• **AIM OF THE TASK**
For this exercise, reproduce the entries below exactly, but only from the line containing "Coordonner les services" through the line containing "et autochtones, étudier", both included.

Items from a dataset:
= Beginning of Section =

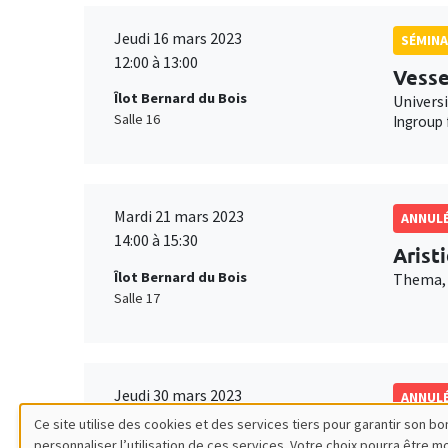
Jeudi 16 mars 2023
SÉMINA
12:00 à 13:00
Vesse
Îlot Bernard du Bois
Univers
Salle 16
Ingroup 
Mardi 21 mars 2023
ANNUL
14:00 à 15:30
Arist
Îlot Bernard du Bois
Thema, 
Salle 17
Jeudi 30 mars 2023
ANNUL
12:00 à 13:00
Ce site utilise des cookies et des services tiers pour garantir son 
Julie
personnaliser l’utilisation de ces services. Votre choix pourra être 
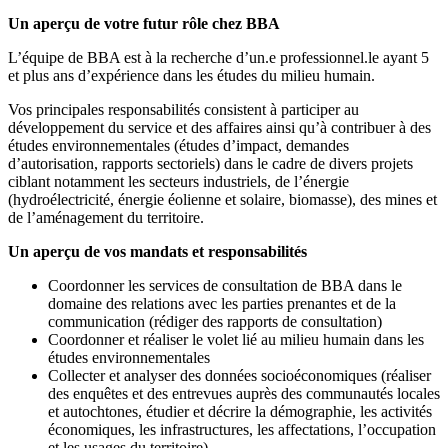
Un aperçu de votre futur rôle chez BBA
L’équipe de BBA est à la recherche d’un.e professionnel.le ayant 5
et plus ans d’expérience dans les études du milieu humain.
Vos principales responsabilités consistent à participer au
développement du service et des affaires ainsi qu’à contribuer à des
études environnementales (études d’impact, demandes
d’autorisation, rapports sectoriels) dans le cadre de divers projets
ciblant notamment les secteurs industriels, de l’énergie
(hydroélectricité, énergie éolienne et solaire, biomasse), des mines et
de l’aménagement du territoire.
Un aperçu de vos mandats et responsabilités
Coordonner les services de consultation de BBA dans le
domaine des relations avec les parties prenantes et de la
communication (rédiger des rapports de consultation)
Coordonner et réaliser le volet lié au milieu humain dans les
études environnementales
Collecter et analyser des données socioéconomiques (réaliser
des enquêtes et des entrevues auprès des communautés locales
et autochtones, étudier et décrire la démographie, les activités
économiques, les infrastructures, les affectations, l’occupation
et les usages du territoire)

= End of Section =

• **PROBLEM SOLUTION**
Coordonner les services de consultation de BBA dans le
domaine des relations avec les parties prenantes et de la
communication (rédiger des rapports de consultation)
Coordonner et réaliser le volet lié au milieu humain dans les
études environnementales
Collecter et analyser des données socioéconomiques (réaliser
des enquêtes et des entrevues auprès des communautés locales
et autochtones, étudier et décrire la démographie, les activités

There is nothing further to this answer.